Common Probation Conditions
The conditions placed on probation are up to the judge. They should, however, relate to the crime. Common probation conditions include:
- Regular meetings with the probation officer
- Community service
- Education and work commitments
- No alcohol
- No firearms or other weapons possession
- Fines and restitution
- No contact with specific people
- No changing address without permission
While Maryland’s statutory limit for probation is five years, judges have broad discretion. State sentencing guidelines don’t address probation conditions.
Do not take probation lightly. It requires complete compliance. Matters that may seem unimportant can land you in jail. “Technical” violations, such as showing up late for meetings with your probation officer, texting or leaving a voicemail rather than physically appearing, and avoiding community service, are still violations. These can result in police at your door. Successful probation means showing up and not making excuses.
If the person on probation is arrested and also charged, the arrest might violate their probation. A separate warrant can be issued. The judge can also preset the terms of release or bail (including holding without bail). It’s important to contact a probation lawyer immediately. Otherwise, a person could stay in jail until their violation of probation hearing.
Parole differs from probation. A person granted parole was incarcerated for the crime. Maryland law defines parole as “discretionary and conditional release of an offender into the community to continue serving the sentence under supervision by an agent of the Division of Parole and Probation.” Offenders receive conditions of release. Violation of any of those conditions is grounds for a parole violation hearing. If the parolee violates these conditions, he must serve the remainder of his sentence.
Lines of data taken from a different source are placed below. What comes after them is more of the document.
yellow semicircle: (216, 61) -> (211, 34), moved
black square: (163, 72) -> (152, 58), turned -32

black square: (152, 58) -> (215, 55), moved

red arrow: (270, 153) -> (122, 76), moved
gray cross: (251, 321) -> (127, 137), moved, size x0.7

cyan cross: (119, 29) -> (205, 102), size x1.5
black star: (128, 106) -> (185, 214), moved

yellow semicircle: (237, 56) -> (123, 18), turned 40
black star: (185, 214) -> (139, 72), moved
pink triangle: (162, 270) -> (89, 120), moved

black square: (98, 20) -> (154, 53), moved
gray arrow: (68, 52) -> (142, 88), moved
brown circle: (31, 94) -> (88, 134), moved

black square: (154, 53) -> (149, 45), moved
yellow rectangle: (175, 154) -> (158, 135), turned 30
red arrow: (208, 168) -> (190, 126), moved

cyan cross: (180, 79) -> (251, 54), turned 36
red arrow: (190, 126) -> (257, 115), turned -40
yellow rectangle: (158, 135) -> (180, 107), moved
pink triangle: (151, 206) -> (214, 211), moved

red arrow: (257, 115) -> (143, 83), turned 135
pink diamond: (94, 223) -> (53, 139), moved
Probation Violation Hearing
The hearing determines whether or not a parole violation occurred. Maryland law states “when practicable,” the same judge should preside over the hearing. Unlike a case in which a person is found guilty, a probation violation hearing is not a criminal matter. Instead, it is a civil proceeding. The decision is made by a judge, not a jury. Violation of probation is not based on “beyond a reasonable doubt.” Rather, it is based on “preponderance of the evidence.”
When the hearing starts, the defendant either agrees or denies that they violated probation. If the latter, a full hearing is also conducted. Additionally, a state’s witness, usually the probation officer, presents the evidence to the court. Other witnesses testify as to whether probation was violated. If the judge decides probation was violated, the hearing turns to sentencing.
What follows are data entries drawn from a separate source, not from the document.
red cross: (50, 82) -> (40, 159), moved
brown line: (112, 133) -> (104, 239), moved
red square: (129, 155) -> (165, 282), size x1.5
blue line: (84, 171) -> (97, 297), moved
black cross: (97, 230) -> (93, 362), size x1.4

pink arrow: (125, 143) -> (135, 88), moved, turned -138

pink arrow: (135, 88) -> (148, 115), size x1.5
Probation Violation Sentencing
Probation violators may receive their previously suspended sentence. The judge may impose less jail time or fines. For less critical violations, the judge may also extend probation.
Why a Probation Attorney is Crucial
A probation attorney may prove to the court that the violation was unintentional or beyond control. The judge may also reinstate the probation order’s original terms. Although there are “no excuses,” there are circumstances beyond one’s control. Without good legal representation, the defendant is far more likely to end up incarcerated or paying large fines.